West, Texas, Explosion Called a Criminal Act

     DALLAS (CN) – The 2013 explosion at the West Fertilizer Co. that killed 15 people, injured 200 and destroyed 500 homes in West, Texas, was intentionally set, the Bureau of Alcohol, Tobacco, Firearms and Explosives said Wednesday.
     The ATF and Texas State Fire Marshal’s Office officials said their investigation has ruled out natural and accidental causes.
     ATF Agent in Charge Robert Elder said his agency spent more than $2 million investigating the explosion, with its Houston office conducting more than 400 interviews.
     Elder said the ATF Fire Research Lab determined the fire was intentionally set.
     “It is our highest priority to give victims of this tragedy an accurate explanation of what happened that day,” Elder said.

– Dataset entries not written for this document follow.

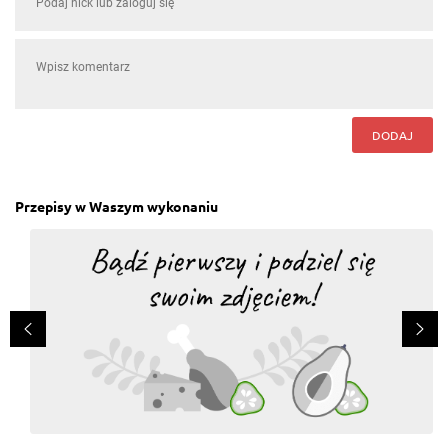
DODAJ
Przepisy w Waszym wykonaniu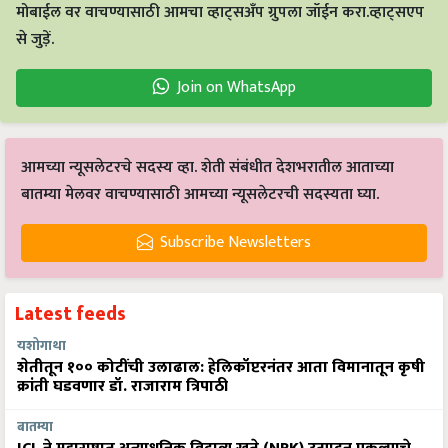
मोबाईल वर वाचण्यासाठी आमचा व्हाट्सअँप ग्रुपला जॉईन करा.व्हाट्सएप
से जुड़ें.
Join on WhatsApp
आमच्या न्यूसलेटरचे सदस्य व्हा. शेती संबंधीत देशभरातील आताच्या
बातम्या मेलवर वाचण्यासाठी आमच्या न्यूसलेटरची सदस्यता घ्या.
Subscribe Newsletters
Latest feeds
यशोगाथा
शेतीतून १०० कोटींची उलाढाल: हेलिकॉप्टरनंतर आता विमानातून कृषी
क्रांती घडवणार डॉ. राजाराम त्रिपाठी
बातम्या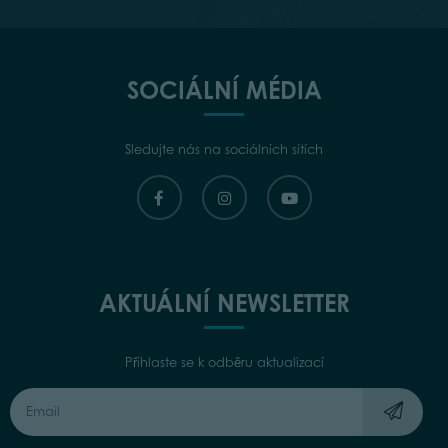
SOCIÁLNÍ MÉDIA
Sledujte nás na sociálních sítích
AKTUÁLNÍ NEWSLETTER
Přihlaste se k odběru aktualizací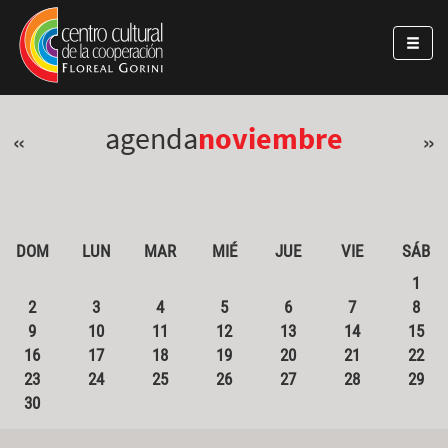
Pasar al contenido principal
Jump to main content
agenda
noviembre
«
»
DOM
LUN
MAR
MIÉ
JUE
VIE
SÁB
1
2
3
4
5
6
7
8
9
10
11
12
13
14
15
16
17
18
19
20
21
22
23
24
25
26
27
28
29
30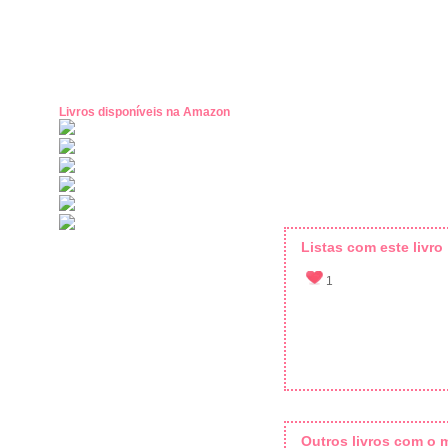
Livros disponíveis na Amazon
Listas com este livro
1
Outros livros com o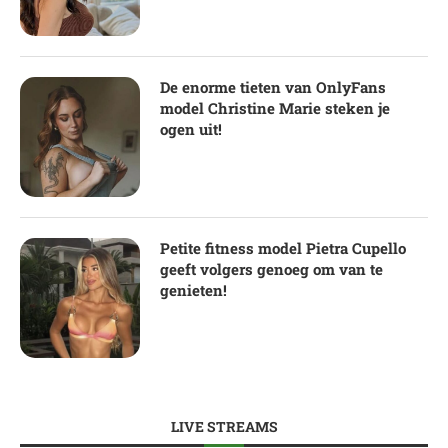
De enorme tieten van OnlyFans
model Christine Marie steken je
ogen uit!
Petite fitness model Pietra Cupello
geeft volgers genoeg om van te
genieten!
LIVE STREAMS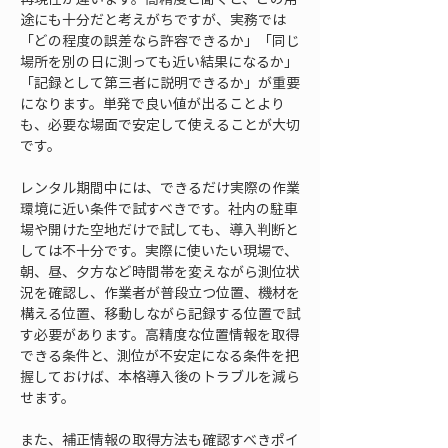
途にも十分だと考えがちですが、実務では
「どの程度の誤差なら許容できるか」「同じ
場所を別の日に測っても近い結果になるか」
「記録として第三者に説明できるか」が重要
になります。単発で良い値が出ることより
も、必要な場面で安定して使えることが大切
です。
レンタル期間中には、できるだけ実際の作業
環境に近い条件で試すべきです。社内の駐車
場や開けた空地だけで試しても、導入判断と
しては不十分です。実際に使いたい現場で、
朝、昼、夕方など時間帯を変えながら測位状
況を確認し、作業者が普段立つ位置、機材を
構える位置、移動しながら記録する位置で試
す必要があります。高精度な位置情報を取得
できる条件と、測位が不安定になる条件を把
握しておけば、本格導入後のトラブルを減ら
せます。
また、補正情報の取得方法も確認すべきポイ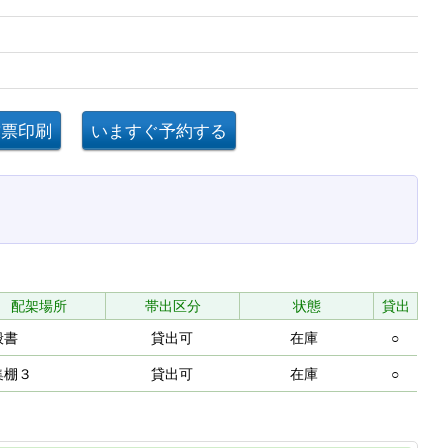
配架場所
帯出区分
状態
貸出
般書
貸出可
在庫
○
集棚３
貸出可
在庫
○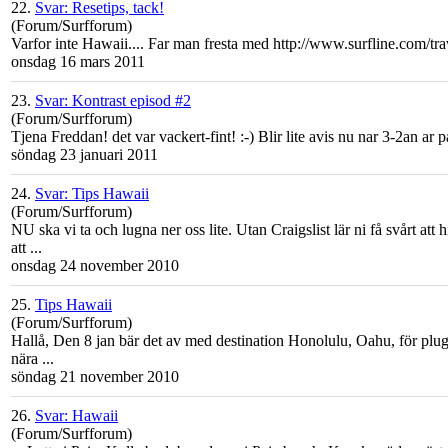
22.
Svar: Resetips, tack!
(Forum/Surfforum)
Varfor inte Hawaii.... Far man fresta med http://www.surfline.com/tra
onsdag 16 mars 2011
23.
Svar: Kontrast episod #2
(Forum/Surfforum)
Tjena Freddan! det var vackert-fint! :-) Blir lite avis nu nar 3-2an ar 
söndag 23 januari 2011
24.
Svar: Tips Hawaii
(Forum/Surfforum)
NU ska vi ta och lugna ner oss lite. Utan Craigslist lär ni få svårt att 
att ...
onsdag 24 november 2010
25.
Tips Hawaii
(Forum/Surfforum)
Hallå, Den 8 jan bär det av med destination Honolulu,
Oahu
, för pl
nära ...
söndag 21 november 2010
26.
Svar: Hawaii
(Forum/Surfforum)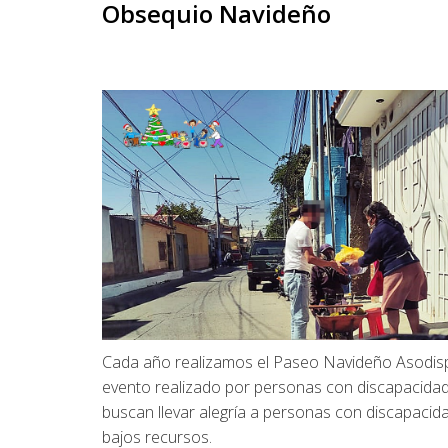
Obsequio Navideño
Cada año realizamos el Paseo Navideño Asodisp
evento realizado por personas con discapacida
buscan llevar alegría a personas con discapacid
bajos recursos.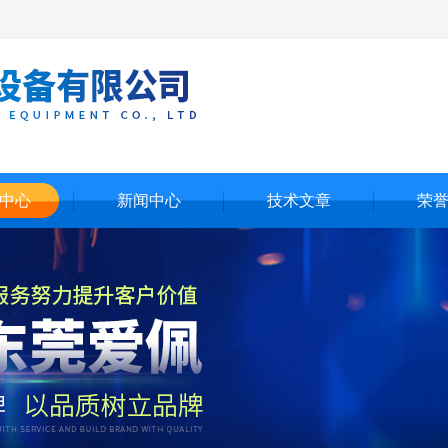
中心
新闻中心
技术文章
荣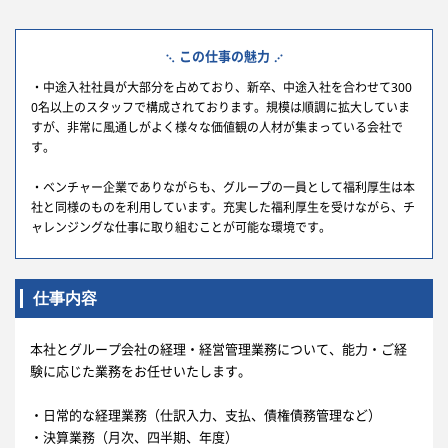
この仕事の魅力
・中途入社社員が大部分を占めており、新卒、中途入社を合わせて300
0名以上のスタッフで構成されております。規模は順調に拡大していま
すが、非常に風通しがよく様々な価値観の人材が集まっている会社で
す。
・ベンチャー企業でありながらも、グループの一員として福利厚生は本
社と同様のものを利用しています。充実した福利厚生を受けながら、チ
ャレンジングな仕事に取り組むことが可能な環境です。
仕事内容
本社とグループ会社の経理・経営管理業務について、能力・ご経
験に応じた業務をお任せいたします。
・日常的な経理業務（仕訳入力、支払、債権債務管理など）
・決算業務（月次、四半期、年度）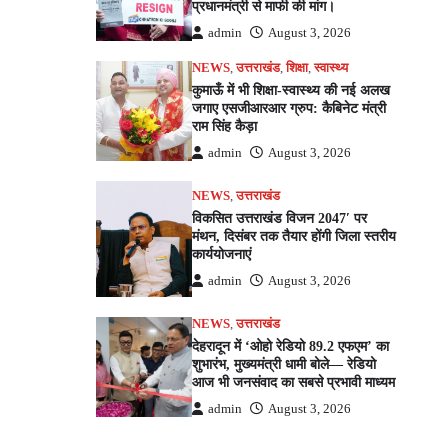
प्रधानमंत्री से माफी की मांग।
admin
August 3, 2026
NEWS
,
उत्तराखंड
,
शिक्षा
,
स्वास्थ्य
कुमाऊँ में भी शिक्षा-स्वास्थ्य की नई अलख
जगाए एसजीआरआर ग्रुप: कैबिनेट मंत्री
राम सिंह कैड़ा
admin
August 3, 2026
NEWS
,
उत्तराखंड
विकसित उत्तराखंड विजन 2047′ पर
मंथन, दिसंबर तक तैयार होंगी जिला स्तरीय
कार्ययोजनाएं
admin
August 3, 2026
NEWS
,
उत्तराखंड
देहरादून में ‘ओहो रेडियो 89.2 एफएम’ का
शुभारंभ, मुख्यमंत्री धामी बोले— रेडियो
आज भी जनसंवाद का सबसे प्रभावी माध्यम
admin
August 3, 2026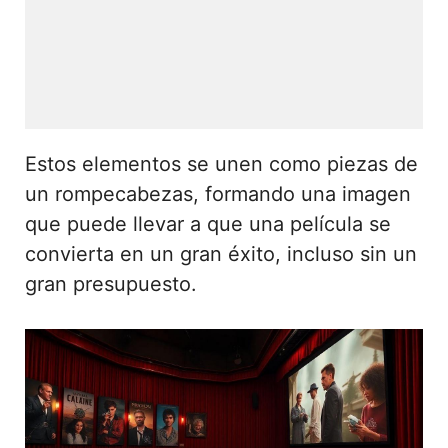
Estos elementos se unen como piezas de
un rompecabezas, formando una imagen
que puede llevar a que una película se
convierta en un gran éxito, incluso sin un
gran presupuesto.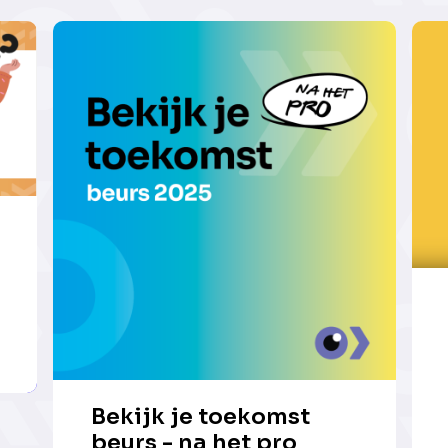
Bekijk je toekomst
beurs - na het pro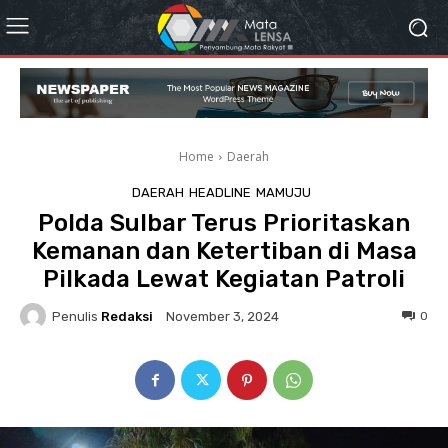
Home
Daerah
DAERAH
HEADLINE
MAMUJU
Polda Sulbar Terus Prioritaskan
Kemanan dan Ketertiban di Masa
Pilkada Lewat Kegiatan Patroli
Penulis
Redaksi
0
November 3, 2024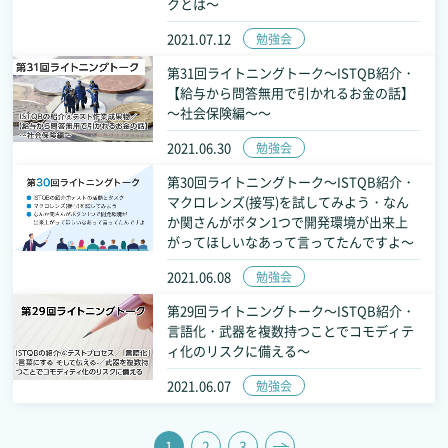
クとは～
2021.07.12
勉強会
第31回ライトニングトーク～ISTQB紹介・
【給与から問答無用で引かれるお金の話】
～社会保険編～～
2021.06.30
勉強会
第30回ライトニングトーク～ISTQB紹介・
マクロレンズ(接写)を試してみよう・なん
か関さんがボタン1つで開発環境が出来上
がってほしいなあって言ってたんですよ～
2021.06.08
勉強会
第29回ライトニングトーク～ISTQB紹介・
言語化・武器を複数持つことでコモディテ
ィ化のリスクに備える～
2021.06.07
勉強会
1
2
3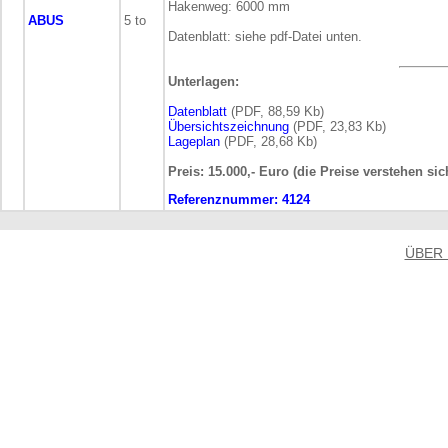
Hakenweg: 6000 mm
ABUS
5 to
Datenblatt: siehe pdf-Datei unten.
Unterlagen:
Datenblatt
(PDF, 88,59 Kb)
Übersichtszeichnung
(PDF, 23,83 Kb)
Lageplan
(PDF, 28,68 Kb)
Preis: 15.000,- Euro (die Preise verstehen si
Referenznummer:
4124
ÜBER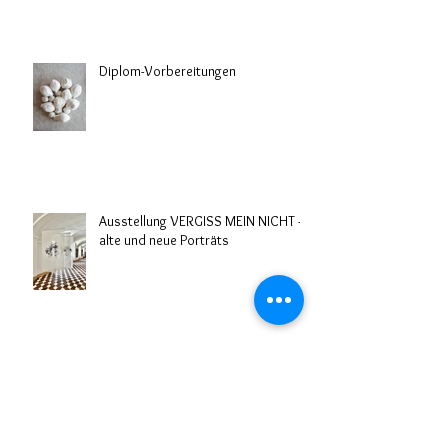
Diplom-Vorbereitungen
Ausstellung VERGISS MEIN NICHT -
alte und neue Porträts
Kuration der Gruppenausstellung
SPIEGLEIN, SPIEGLEIN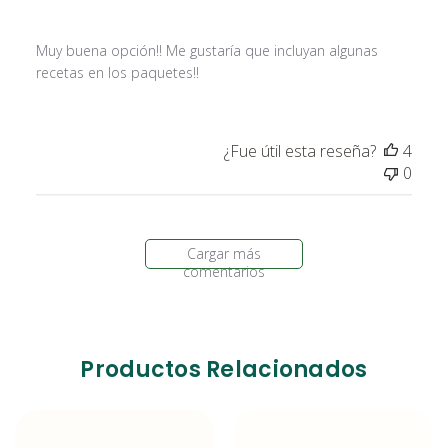
Muy buena opción!! Me gustaría que incluyan algunas
recetas en los paquetes!!
¿Fue útil esta reseña?
4
0
Cargar más
comentarios
Productos Relacionados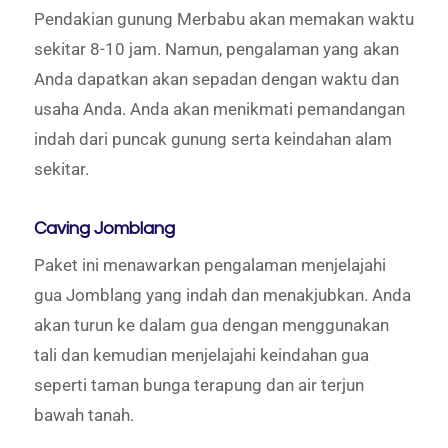
Pendakian gunung Merbabu akan memakan waktu
sekitar 8-10 jam. Namun, pengalaman yang akan
Anda dapatkan akan sepadan dengan waktu dan
usaha Anda. Anda akan menikmati pemandangan
indah dari puncak gunung serta keindahan alam
sekitar.
Caving Jomblang
Paket ini menawarkan pengalaman menjelajahi
gua Jomblang yang indah dan menakjubkan. Anda
akan turun ke dalam gua dengan menggunakan
tali dan kemudian menjelajahi keindahan gua
seperti taman bunga terapung dan air terjun
bawah tanah.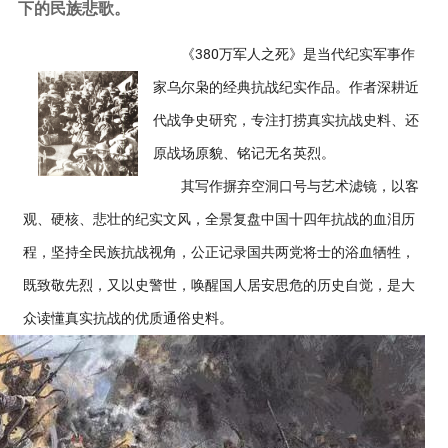
下的民族悲歌。
《380万军人之死》是当代纪实军事作
家乌尔枭的经典抗战纪实作品。作者深耕近
代战争史研究，专注打捞真实抗战史料、还
原战场原貌、铭记无名英烈。
其写作摒弃空洞口号与艺术滤镜，以客
观、硬核、悲壮的纪实文风，全景复盘中国十四年抗战的血泪历
程，坚持全民族抗战视角，公正记录国共两党将士的浴血牺牲，
既致敬先烈，又以史警世，唤醒国人居安思危的历史自觉，是大
众读懂真实抗战的优质通俗史料。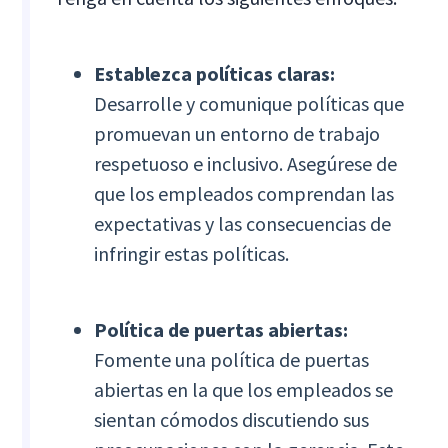
Establezca políticas claras:
Desarrolle y comunique políticas que
promuevan un entorno de trabajo
respetuoso e inclusivo. Asegúrese de
que los empleados comprendan las
expectativas y las consecuencias de
infringir estas políticas.
Política de puertas abiertas:
Fomente una política de puertas
abiertas en la que los empleados se
sientan cómodos discutiendo sus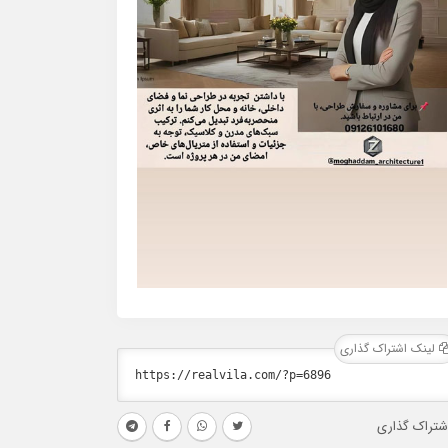
لینک اشتراک گذاری
شتراک گذاری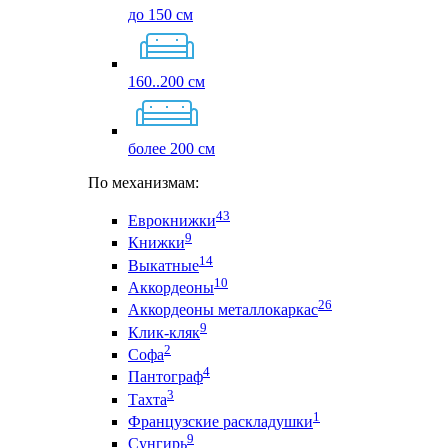
до 150 см
160..200 см
более 200 см
По механизмам:
43
Еврокнижки
9
Книжки
14
Выкатные
10
Аккордеоны
26
Аккордеоны металлокаркас
9
Клик-кляк
2
Софа
4
Пантограф
3
Тахта
1
Французские раскладушки
9
Сунгирь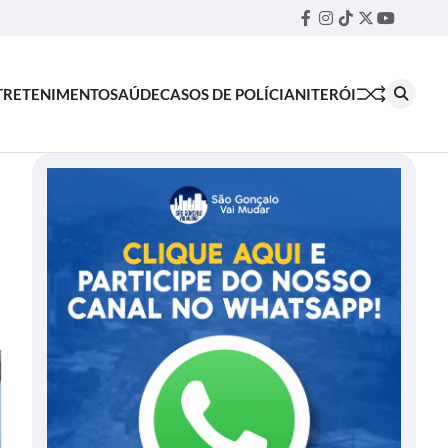
Facebook
Instagram
TikTok
Twitter
YouTube
Threa
TRETENIMENTO
SAÚDE
CASOS DE POLÍCIA
NITERÓI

     Officials did not answer questions about suspects or motive, saying they do not know what the intent was.
     The ATF offered a $50,000 reward for information leading to the arrest of suspects. People can contact Waco Crime Stoppers at 254-753-4357 or at www.wacocrimestoppers.org.
     The Texas State Fire Marshal’s Office announced the findings of its investigation in May 2014, concluding that volunteer firefighters responding to the fire were not adequately trained to fight a fire involving explosive, hazardous materials. Twelve of the 15 deaths were first responders.
     “Firefighters were committed to attacking a fire that was significantly beyond the extinguishment stage, with few resources and a limited water supply,” the report said. “The volume of fire could not be controlled by the limited flow that would have been available from the small hose lines that were deployed.”
     The ATF said Texas does not have minimum training standards for volunteer fire departments.
     Adair Grain, West Fertilizer’s parent company, has faced several lawsuits, from families, insurance companies and the city. They claim the company was negligent in operating the plant and created an unreasonably dangerous condition that led to the fire and explosion. The first lawsuits were to go to trial in October in McLennan County Court, but settlements were reached with families of three victims before trial.